A comprehensive CSV or TXT file import function offering advanced reading capabilities
through data.table and arrow packages with intelligent data combination strategies.
import_csv(
file,
package = "data.table",
rbind = TRUE,
rbind_label = "_file",
full_path = FALSE,
keep_ext = FALSE,
...
)A character vector of file paths to CSV files.
Must point to existing and accessible files.
A character string specifying the backend package:
"data.table": Uses data.table::fread() (default)
"arrow": Uses arrow::read_csv_arrow()
Determines the underlying reading mechanism.

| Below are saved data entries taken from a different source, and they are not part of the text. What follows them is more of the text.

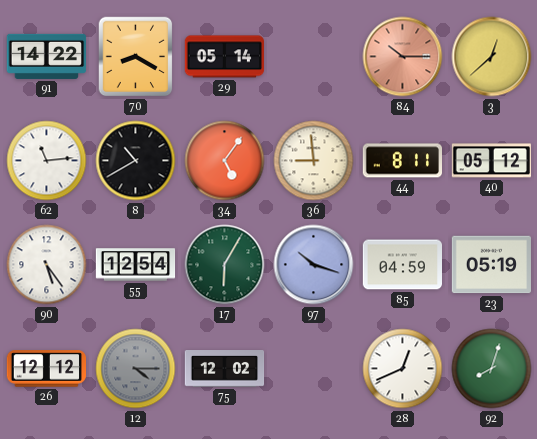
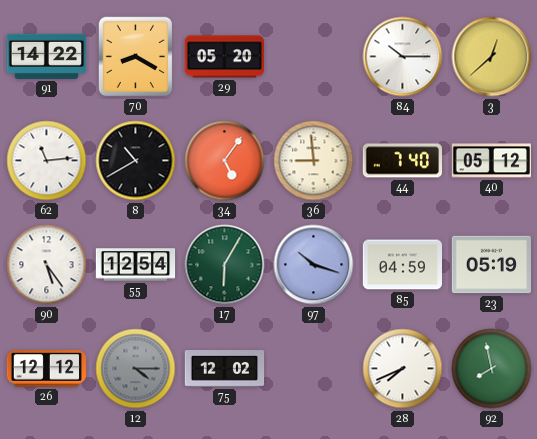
29: 05:14 -> 05:20
84 dial: salmon -> white
44: 8:11 -> 7:40
28: 12:41 -> 7:41
92: 8:03 -> 7:58
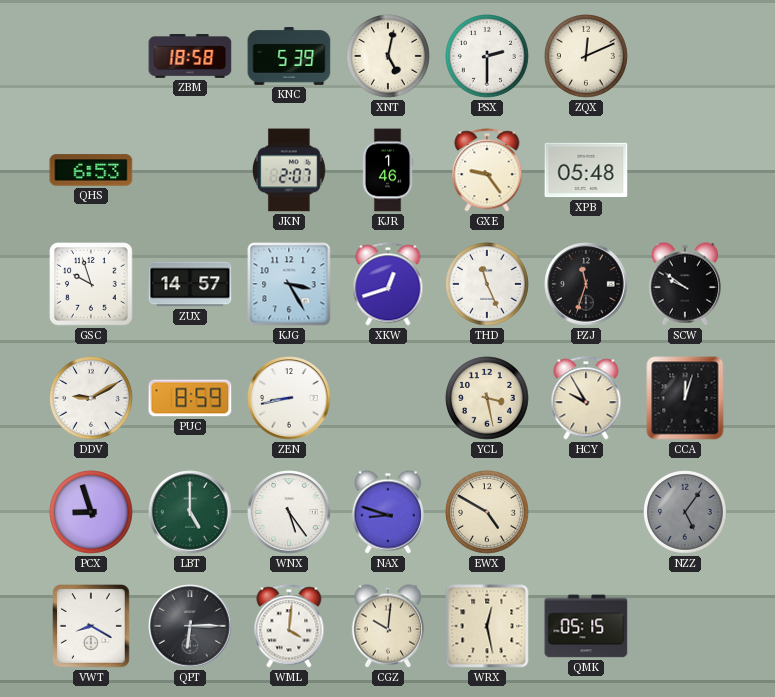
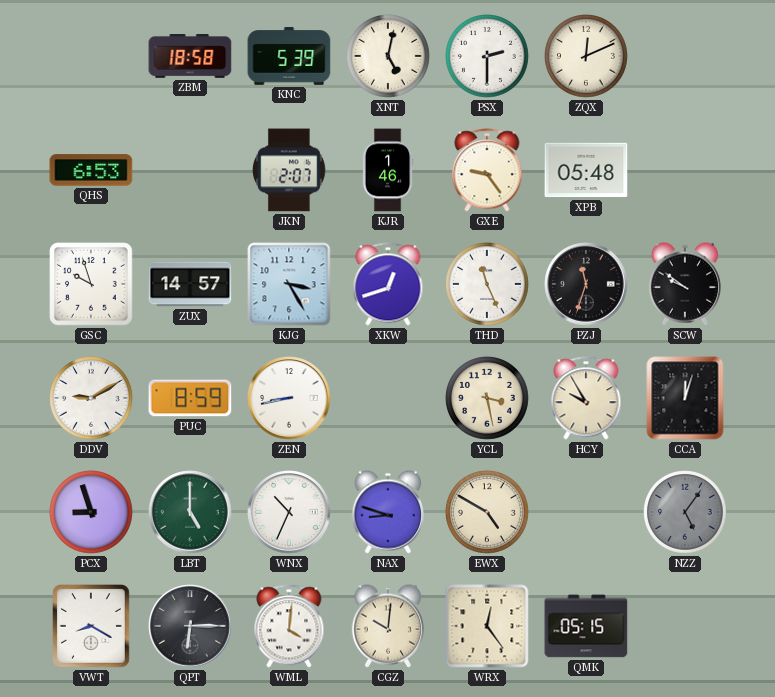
WNX: 5:24 -> 10:34
WRX: 12:28 -> 12:24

A logical value controlling data combination strategy:
TRUE: Combines all files into a single data object (default)
FALSE: Returns a list of individual data objects
A character string or NULL for source file tracking:
character: Specifies the column name for file source labeling (default: "_file")

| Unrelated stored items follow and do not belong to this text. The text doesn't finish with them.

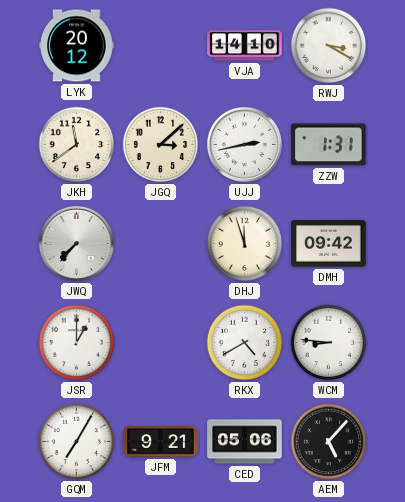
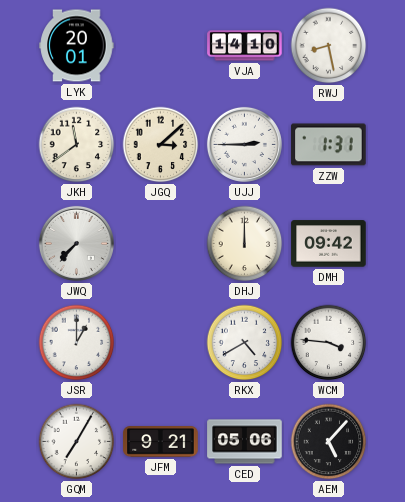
LYK: 20:12 -> 20:01
RWJ: 3:20 -> 8:28
UJJ: 2:43 -> 2:45
DHJ: 11:57 -> 12:00
WCM: 8:46 -> 3:46
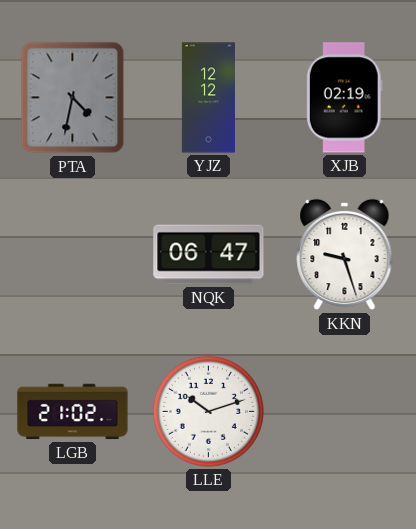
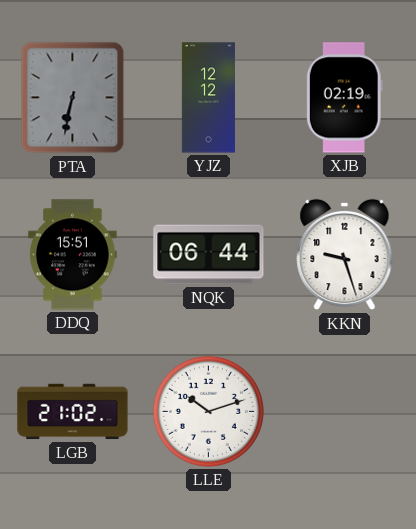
PTA: 4:32 -> 6:32
DDQ: none -> 15:51
NQK: 06:47 -> 06:44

NULL: Disables source file tracking
A logical value controlling path display in file labels:
TRUE: Uses full file path
FALSE: Uses only filename (default)
A logical value controlling file extension in labels:
TRUE: Retains file extension (e.g., .csv)
FALSE: Removes file extension (default)
Additional arguments passed to backend-specific reading functions
(e.g., col_types, na.strings, skip).
Depends on the rbind parameter:
If rbind = TRUE: A single data object (from chosen package)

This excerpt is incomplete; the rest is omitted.